(Work instructions): Check every line below for the word "buts" and show those that hold it.

(Material shown):
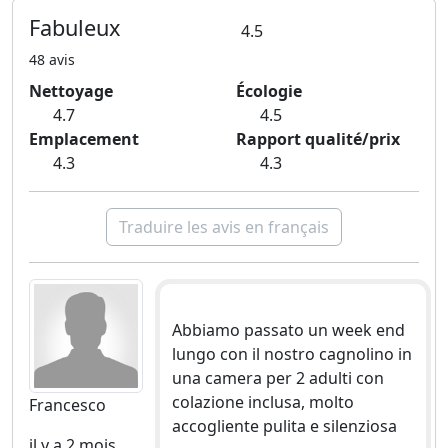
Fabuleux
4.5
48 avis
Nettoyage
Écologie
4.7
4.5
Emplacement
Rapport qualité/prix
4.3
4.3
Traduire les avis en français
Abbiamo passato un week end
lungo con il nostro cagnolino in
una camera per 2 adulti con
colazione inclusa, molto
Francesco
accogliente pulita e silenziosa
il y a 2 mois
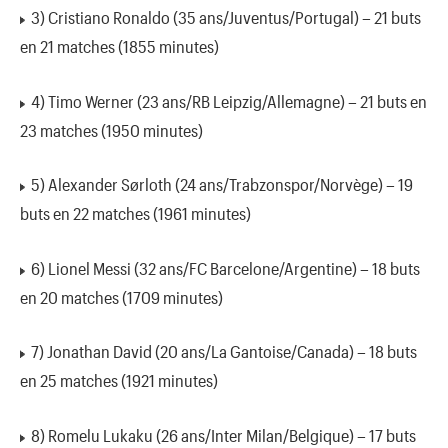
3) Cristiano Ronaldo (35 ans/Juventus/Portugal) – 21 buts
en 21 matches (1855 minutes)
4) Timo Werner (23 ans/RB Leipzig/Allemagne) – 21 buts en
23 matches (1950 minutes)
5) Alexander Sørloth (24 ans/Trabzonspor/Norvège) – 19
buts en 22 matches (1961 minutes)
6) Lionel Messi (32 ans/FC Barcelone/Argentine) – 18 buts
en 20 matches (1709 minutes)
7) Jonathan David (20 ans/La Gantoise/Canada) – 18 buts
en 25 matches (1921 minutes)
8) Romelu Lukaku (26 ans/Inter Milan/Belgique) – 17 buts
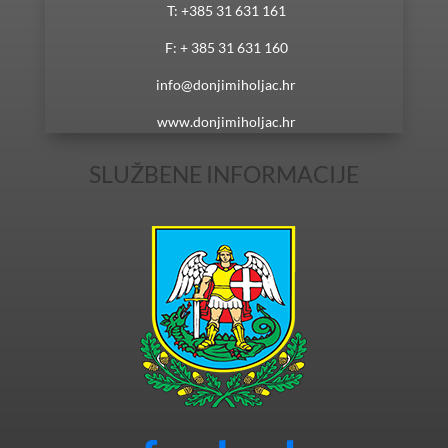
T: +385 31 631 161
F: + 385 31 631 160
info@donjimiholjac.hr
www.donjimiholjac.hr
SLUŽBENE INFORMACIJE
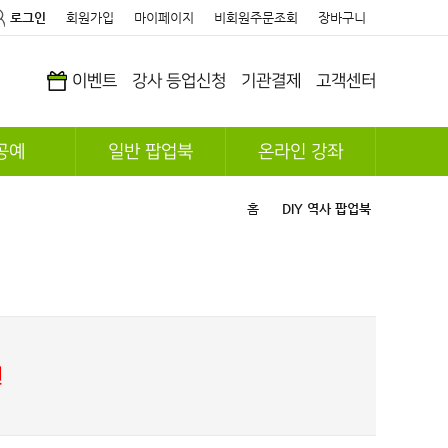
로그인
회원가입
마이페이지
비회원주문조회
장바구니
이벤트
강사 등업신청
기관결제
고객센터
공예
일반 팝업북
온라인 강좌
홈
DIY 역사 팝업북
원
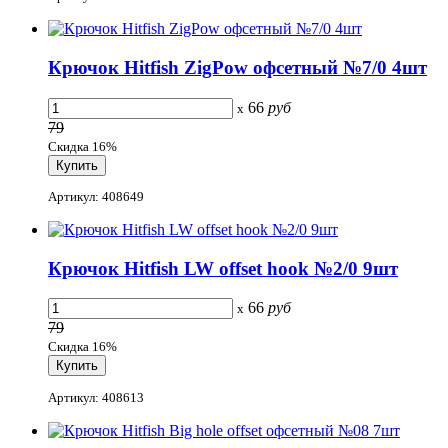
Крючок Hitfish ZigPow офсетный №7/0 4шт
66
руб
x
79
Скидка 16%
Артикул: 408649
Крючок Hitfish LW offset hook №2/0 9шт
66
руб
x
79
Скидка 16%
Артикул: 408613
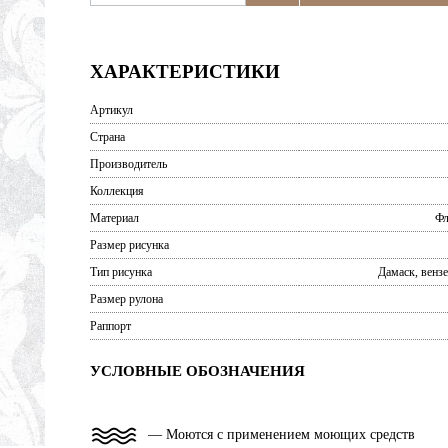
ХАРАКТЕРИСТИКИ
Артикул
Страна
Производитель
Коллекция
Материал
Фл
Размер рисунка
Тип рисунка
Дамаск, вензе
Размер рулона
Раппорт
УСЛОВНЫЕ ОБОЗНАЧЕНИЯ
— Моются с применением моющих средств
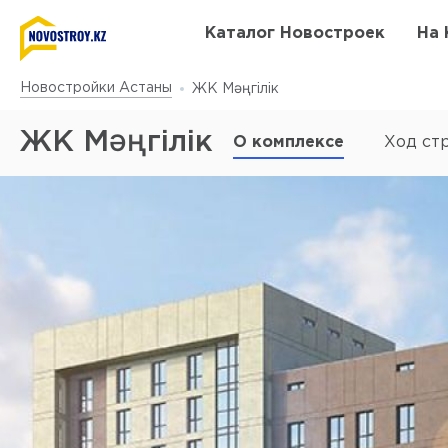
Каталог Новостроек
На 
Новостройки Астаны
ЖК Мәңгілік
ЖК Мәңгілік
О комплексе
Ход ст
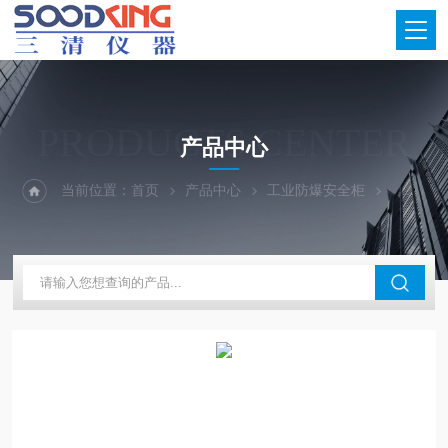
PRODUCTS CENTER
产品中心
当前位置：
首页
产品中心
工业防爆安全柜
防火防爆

(Your response):
3) Cristiano Ronaldo (35 ans/Juventus/Portugal) – 21 buts
4) Timo Werner (23 ans/RB Leipzig/Allemagne) – 21 buts en
buts en 22 matches (1961 minutes)
6) Lionel Messi (32 ans/FC Barcelone/Argentine) – 18 buts
7) Jonathan David (20 ans/La Gantoise/Canada) – 18 buts
8) Romelu Lukaku (26 ans/Inter Milan/Belgique) – 17 buts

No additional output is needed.